● **Task details**: Please give a word-for-word repeat of the line containing "Centro de desarrolladores" and all lines that come after it in the entries below, ending at the last line.

Page images and extracted text:
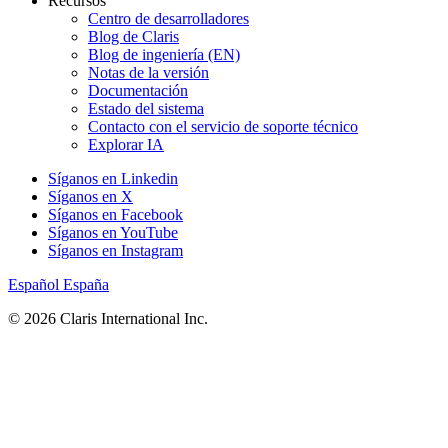
Recursos
Centro de desarrolladores
Blog de Claris
Blog de ingeniería (EN)
Notas de la versión
Documentación
Estado del sistema
Contacto con el servicio de soporte técnico
Explorar IA
Síganos en Linkedin
Síganos en X
Síganos en Facebook
Síganos en YouTube
Síganos en Instagram
Español
España
© 2026 Claris International Inc.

● **Reply**:
Centro de desarrolladores
Blog de Claris
Blog de ingeniería (EN)
Notas de la versión
Documentación
Estado del sistema
Contacto con el servicio de soporte técnico
Explorar IA
Síganos en Linkedin
Síganos en X
Síganos en Facebook
Síganos en YouTube
Síganos en Instagram
Español
España
© 2026 Claris International Inc.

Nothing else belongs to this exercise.